Ramón Bello Serrano

Ramón Bello Serrano


El disimulador

11/07/2020

Los tiempos morales que vivimos son de una bastardía tal que siempre es mejor el disimulo que la intimación directa o airada. Maria Bettetini escribió un libro formidable -Breve historia de la mentira- que me acompaña como un deber balsámico, nada hay peor que caminar por el foro en estas horas desatinadas y mediocres. Bettetini recuerda a Torquato Accetto cuando vino a decir que no es posible vivir sin máscara, lo cual no significa simular, acto agresivo, sino «disimular», que es acto defensivo, «disimulo honesto», que da título a la obra de Torquato.
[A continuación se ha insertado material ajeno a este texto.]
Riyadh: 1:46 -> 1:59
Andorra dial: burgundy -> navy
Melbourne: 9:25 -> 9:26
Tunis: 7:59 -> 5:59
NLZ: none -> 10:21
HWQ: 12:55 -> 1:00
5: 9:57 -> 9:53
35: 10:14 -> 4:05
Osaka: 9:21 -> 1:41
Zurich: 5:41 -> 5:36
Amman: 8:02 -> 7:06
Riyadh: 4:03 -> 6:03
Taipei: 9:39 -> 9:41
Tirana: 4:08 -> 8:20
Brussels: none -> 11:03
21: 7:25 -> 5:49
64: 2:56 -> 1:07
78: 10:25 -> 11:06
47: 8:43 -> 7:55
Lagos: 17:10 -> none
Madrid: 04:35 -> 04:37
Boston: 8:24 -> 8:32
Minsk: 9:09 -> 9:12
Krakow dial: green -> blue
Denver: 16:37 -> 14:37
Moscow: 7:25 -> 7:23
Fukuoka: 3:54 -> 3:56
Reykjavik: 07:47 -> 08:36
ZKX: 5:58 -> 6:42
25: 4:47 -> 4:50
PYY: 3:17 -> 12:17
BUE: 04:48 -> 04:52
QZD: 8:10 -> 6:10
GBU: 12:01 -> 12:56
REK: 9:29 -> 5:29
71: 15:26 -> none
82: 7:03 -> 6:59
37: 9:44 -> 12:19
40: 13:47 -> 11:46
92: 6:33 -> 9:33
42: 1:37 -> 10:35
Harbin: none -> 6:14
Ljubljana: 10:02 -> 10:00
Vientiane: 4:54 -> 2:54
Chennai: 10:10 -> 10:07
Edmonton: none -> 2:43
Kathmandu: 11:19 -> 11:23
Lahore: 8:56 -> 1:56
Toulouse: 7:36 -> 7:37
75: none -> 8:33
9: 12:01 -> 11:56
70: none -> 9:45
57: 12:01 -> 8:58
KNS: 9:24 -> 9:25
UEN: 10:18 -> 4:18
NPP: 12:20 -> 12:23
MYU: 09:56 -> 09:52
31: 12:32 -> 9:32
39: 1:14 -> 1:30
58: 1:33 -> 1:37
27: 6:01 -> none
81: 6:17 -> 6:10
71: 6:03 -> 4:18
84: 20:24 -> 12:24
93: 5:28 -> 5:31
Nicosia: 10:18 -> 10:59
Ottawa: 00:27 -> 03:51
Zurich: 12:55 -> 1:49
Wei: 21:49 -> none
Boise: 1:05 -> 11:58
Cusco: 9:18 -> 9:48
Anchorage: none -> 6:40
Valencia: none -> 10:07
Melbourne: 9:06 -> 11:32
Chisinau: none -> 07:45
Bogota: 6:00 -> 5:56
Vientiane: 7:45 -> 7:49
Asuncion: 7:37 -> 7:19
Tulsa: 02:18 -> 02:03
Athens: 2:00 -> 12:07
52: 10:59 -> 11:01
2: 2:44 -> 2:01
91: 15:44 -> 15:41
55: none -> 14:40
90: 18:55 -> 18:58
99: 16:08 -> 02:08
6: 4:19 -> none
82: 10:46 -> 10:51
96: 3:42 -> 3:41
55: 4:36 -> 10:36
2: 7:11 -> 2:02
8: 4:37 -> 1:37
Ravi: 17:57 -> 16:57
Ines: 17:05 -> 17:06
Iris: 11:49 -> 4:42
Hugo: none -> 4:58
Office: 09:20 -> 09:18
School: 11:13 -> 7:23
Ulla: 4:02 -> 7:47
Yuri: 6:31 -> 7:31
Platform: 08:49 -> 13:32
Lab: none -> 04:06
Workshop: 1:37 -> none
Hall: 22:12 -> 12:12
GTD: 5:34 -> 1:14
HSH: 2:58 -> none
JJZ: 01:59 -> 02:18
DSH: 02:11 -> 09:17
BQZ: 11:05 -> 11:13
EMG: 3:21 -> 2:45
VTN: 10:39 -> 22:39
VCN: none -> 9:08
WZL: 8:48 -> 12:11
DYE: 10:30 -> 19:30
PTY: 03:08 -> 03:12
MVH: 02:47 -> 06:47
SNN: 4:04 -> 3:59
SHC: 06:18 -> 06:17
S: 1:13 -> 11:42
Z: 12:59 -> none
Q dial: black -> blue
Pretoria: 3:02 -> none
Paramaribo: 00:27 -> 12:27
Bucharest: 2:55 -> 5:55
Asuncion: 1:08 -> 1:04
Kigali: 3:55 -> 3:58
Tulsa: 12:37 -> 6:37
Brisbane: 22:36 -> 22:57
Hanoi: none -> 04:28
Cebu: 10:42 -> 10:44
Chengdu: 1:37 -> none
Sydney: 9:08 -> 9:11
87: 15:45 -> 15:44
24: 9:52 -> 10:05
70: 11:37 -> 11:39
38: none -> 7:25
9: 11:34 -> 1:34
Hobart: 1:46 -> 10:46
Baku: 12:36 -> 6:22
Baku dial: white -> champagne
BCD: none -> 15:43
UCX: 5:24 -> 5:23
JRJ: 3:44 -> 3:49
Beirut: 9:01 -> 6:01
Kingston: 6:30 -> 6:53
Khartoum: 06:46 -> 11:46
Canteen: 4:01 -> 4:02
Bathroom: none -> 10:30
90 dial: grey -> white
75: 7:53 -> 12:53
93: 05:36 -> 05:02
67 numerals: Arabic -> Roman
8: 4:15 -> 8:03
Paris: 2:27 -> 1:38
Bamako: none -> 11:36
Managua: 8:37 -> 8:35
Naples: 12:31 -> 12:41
Cuando la verdad es recibida a pedradas es el tiempo del disimulo -la verdad, cuanto más poderosa, ha de acompañarse de gran prudencia, al decir de Baltasar Castiglione-. María Bettetini recupera la mejor definición del disimulo en palabras de Cicerón: «velo tejido de tinieblas honestas y de respetos violentos». La bastardía política pretende su imposición a cualquier precio -todo tiene su precio, ay- y te reclama, al actuar, consentimiento y espera un reparo para atacar con todo. Entonces nos llega el disimulo que es un armamento complejo y sutil, amparado en la reserva, capaz de sujetar el descaro agresivo del otro, con el respeto violento que nace y se legitima en esa tiniebla honesta que esgrimimos de forma velada para defender nuestra integridad. Pero no todo es tan sencillo. La bastardía política no es uniforme, adquiere sus grados al tiempo que desarrolla y da vida al que degenera, de propósito, la virtuosa cosa pública por cuanto hay bastardos y bastardos, también hay disimuladores de mayores o menores cuantías -y quizá sea conveniente huir de los extremos; un disimulador que hace del indebido respeto violencia sorda, y que teje a su sola instancia -a nadie da cuenta- la que para sí es tiniebla honesta, puede incurrir en el mismo y terrible actuar que con su disimulo combate. Torquato Acetto lima y atempera al disimulador, que ha de ser «hombre inteligente, que huye de la ira y no tiene una opinión demasiado elevada de sí mismo, y que incluso es capaz de disimular para sus adentros, olvidando de vez en cuando sus desgracias». Ese disimulo para los adentros de uno bebe del mismo criterio general del disimulo para con el otro, nos defiende con respeto impostado y amortigua nuestra inanidad moral -nadie es más que nadie-.